Rostov Hotel (Гостиница «Ростов») is a hotel in Rostov-on-Don. It was built in 1934 in the style of Soviet constructivism by the architects Ilya Cherkessian, Khachatur Chalkhushyan and Leonid Eberg. It is the oldest operating hotel in Rostov-on-Don. The building is currently occupied by Marins Park Hotel Rostov.

== Architecture ==
Rostov Hotel has typical features of constructivist architecture. There are geometric shapes with an ascetic dryness of the facades. It has a functional layout with gray, unpainted facades made of reinforced concrete; large areas of glazing; and ribbon character of windows (vertical or horizontal). Flat roofs are hidden behind parapets.

== History ==
During the German occupation in World War II, the building was a German soldiers' club. The hotel suffered during battles in the city.

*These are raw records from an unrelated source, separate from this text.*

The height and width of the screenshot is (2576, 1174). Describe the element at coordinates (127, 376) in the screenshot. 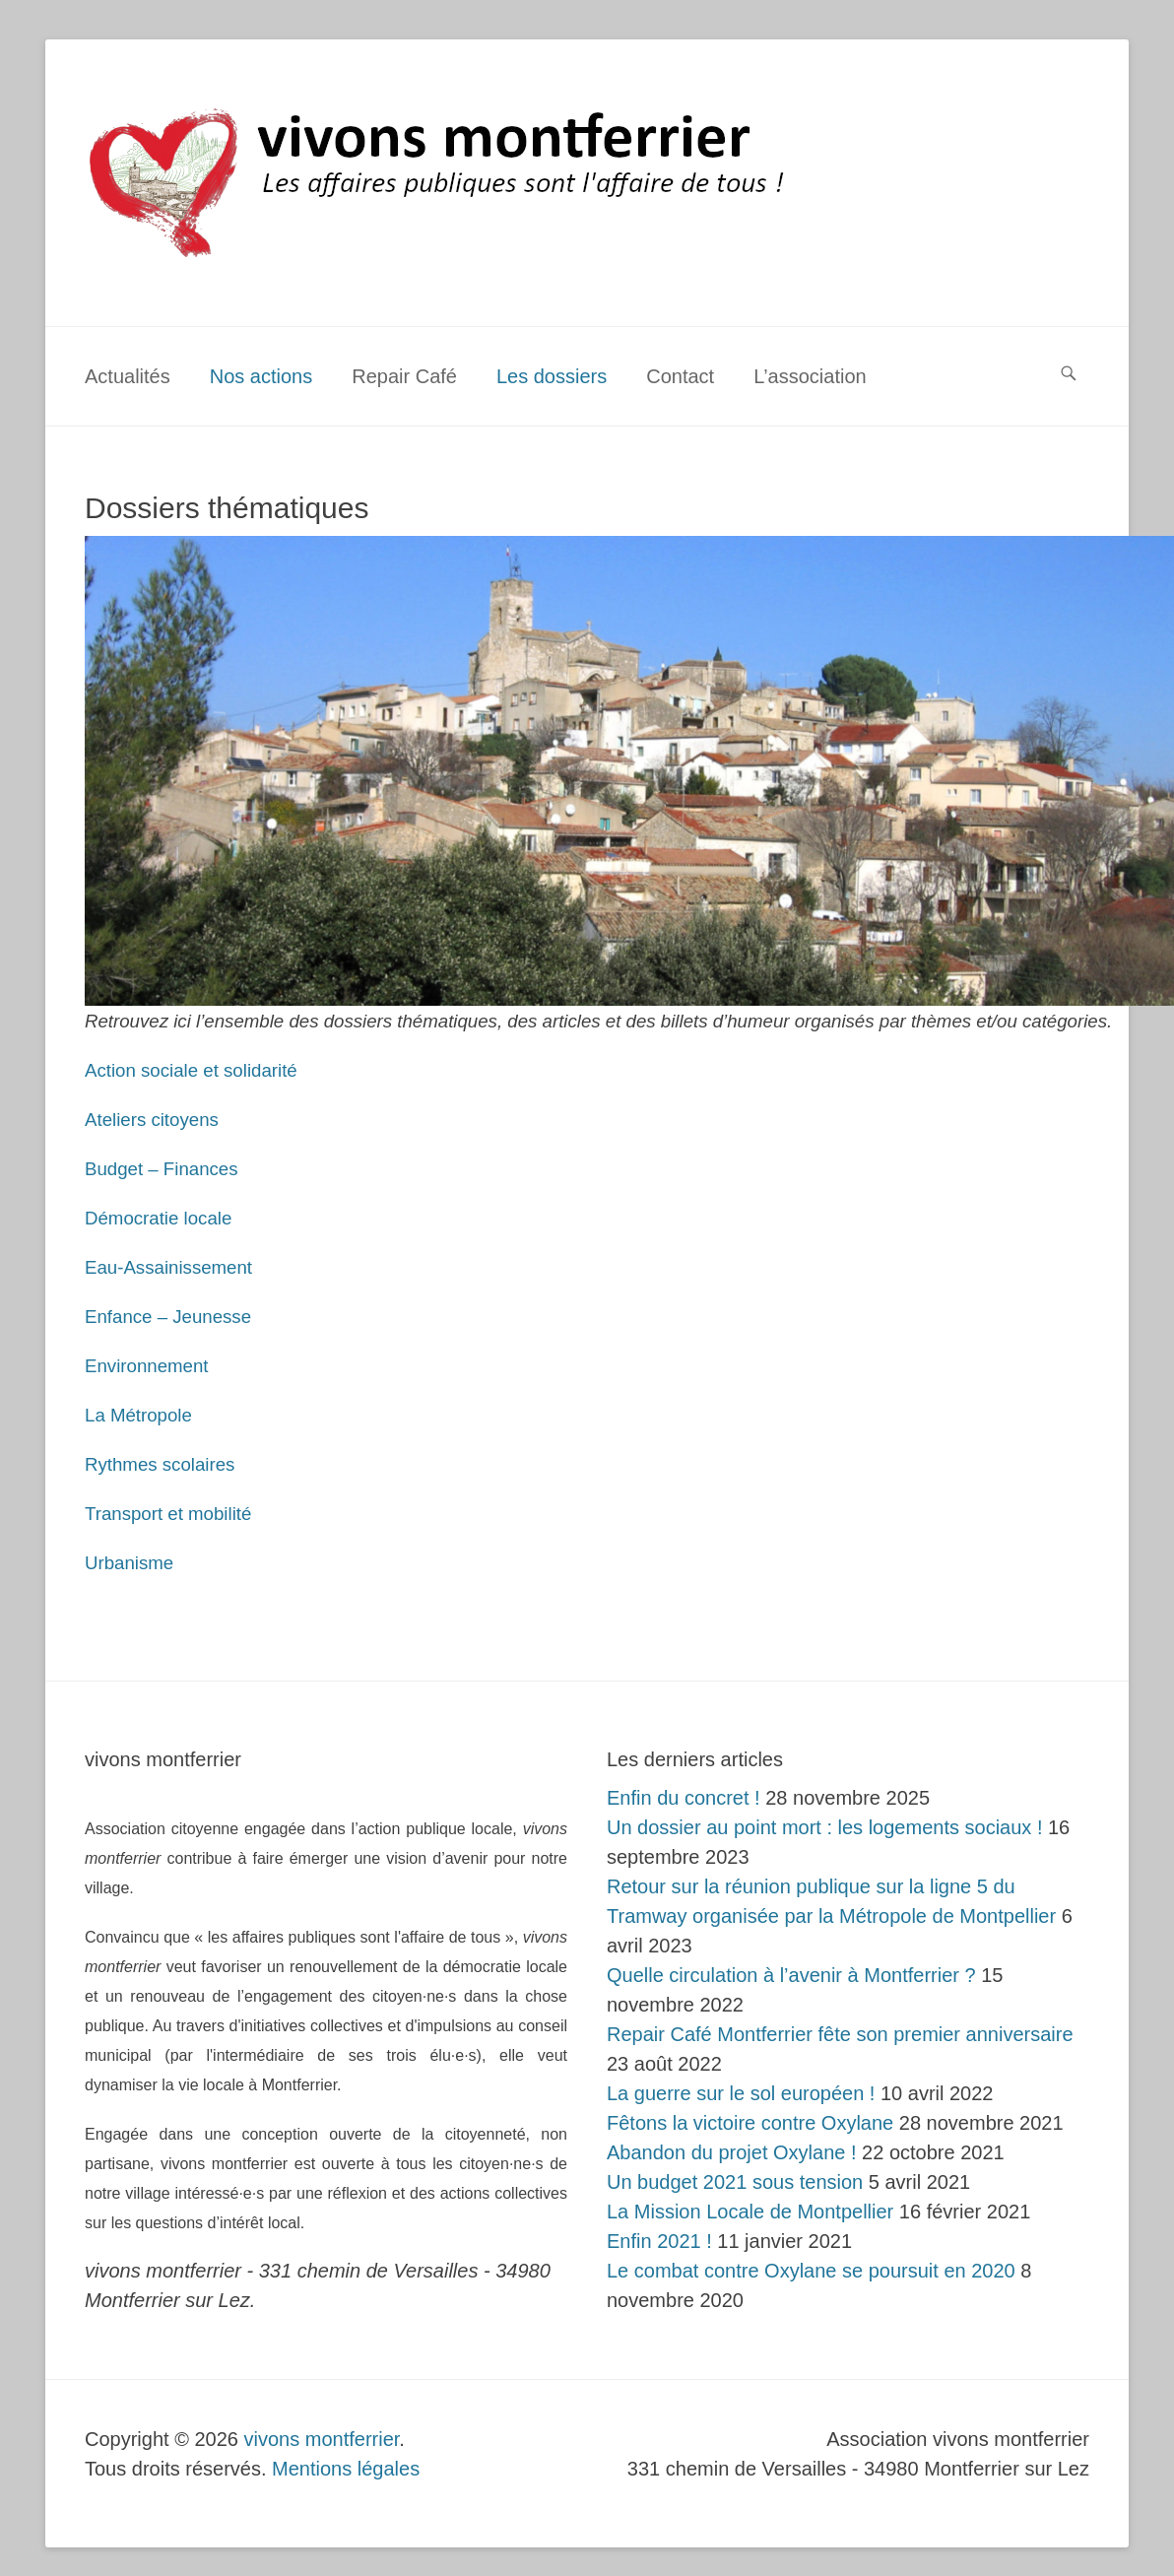 I see `Actualités` at that location. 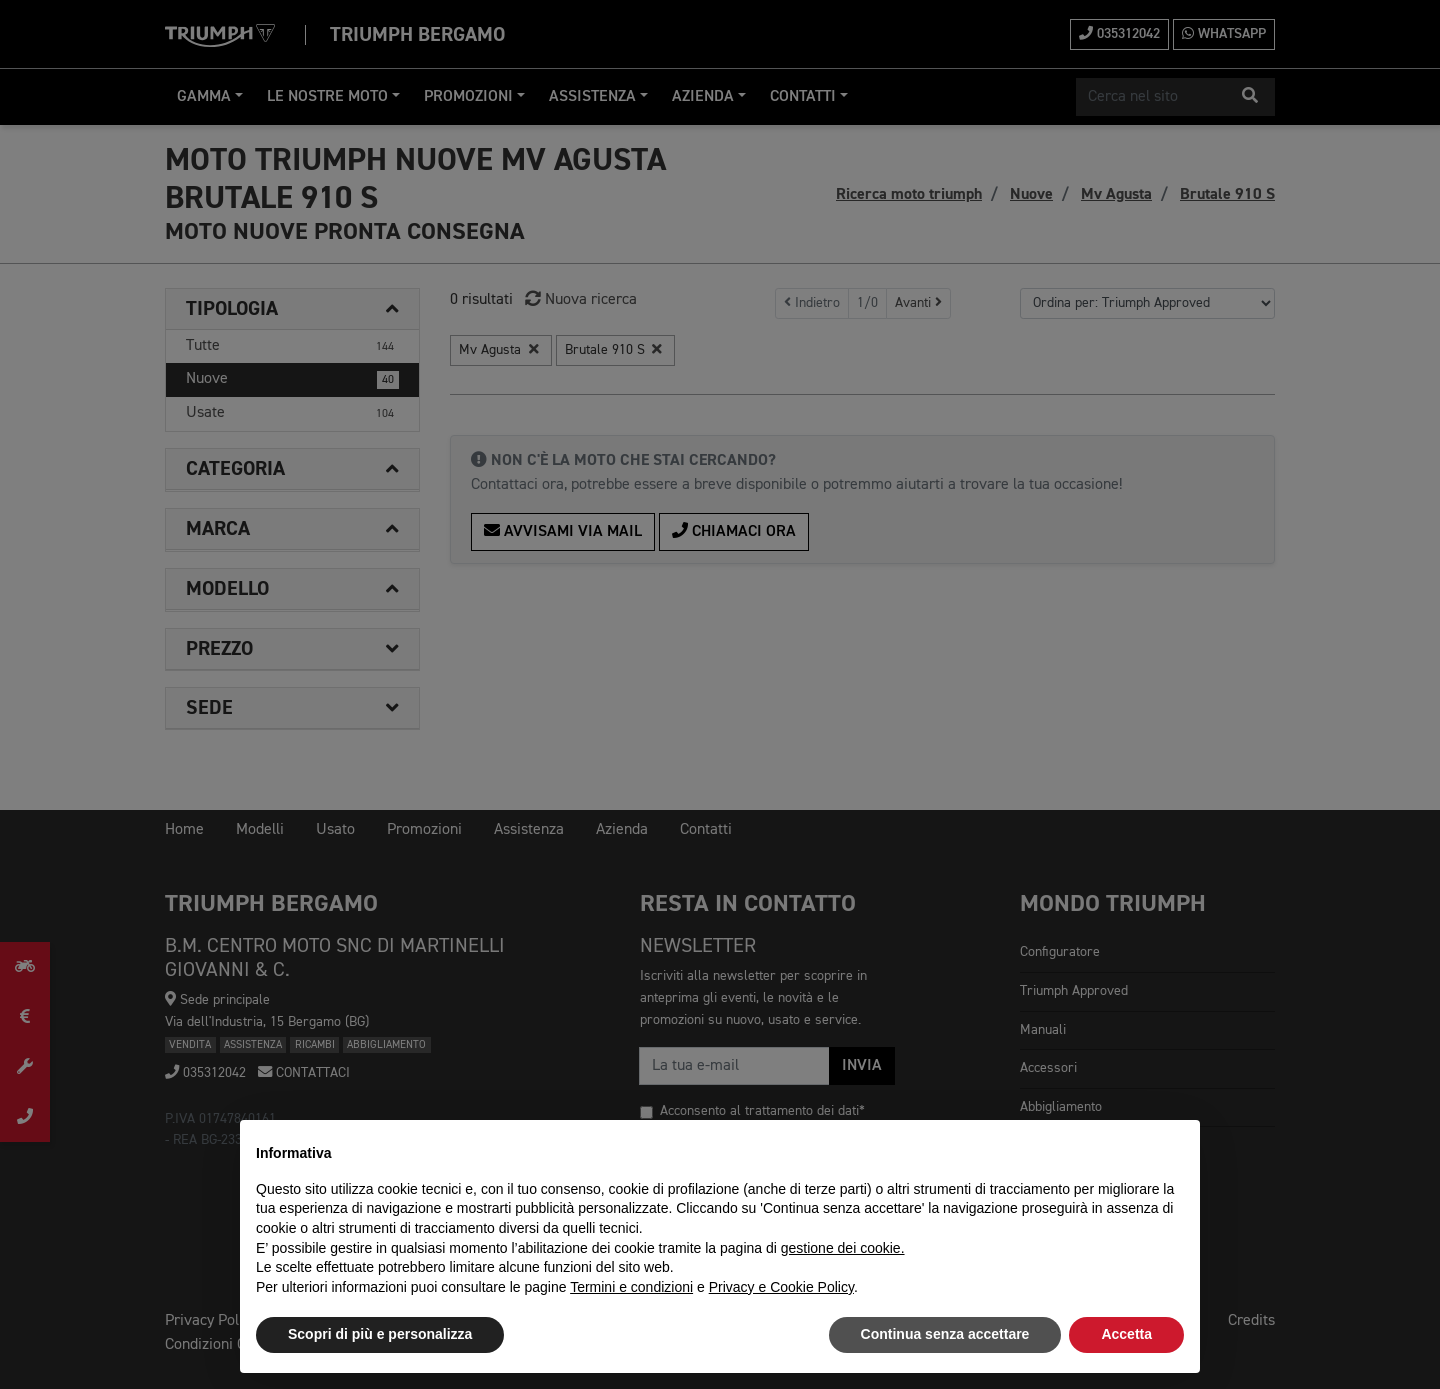 Image resolution: width=1440 pixels, height=1389 pixels. I want to click on Privacy e Cookie Policy [button], so click(781, 1287).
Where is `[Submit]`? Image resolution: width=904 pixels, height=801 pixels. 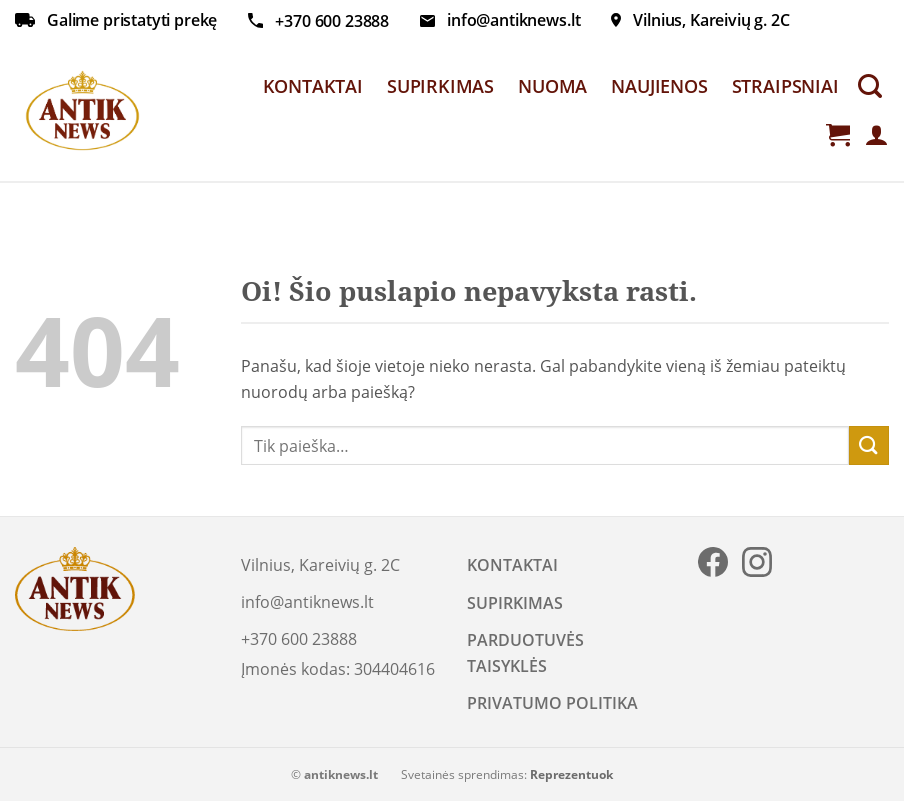 [Submit] is located at coordinates (869, 445).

After the war, the former apartments became the rooms of communal apartments. Because of the dense population of the building, the authorities of Rostov-on-Don could not issue a decree to restore it for a while. The reconstruction was completed only in 1965 under the guidance of architect Leonid Eberg. The Rostov Hotel was the last renovated building after the war in Rostov-on-Don. Its initial appearance was partially lost: the columns piercing the two floors upwards were dismantled, and the dark color of the window frames was replaced by white.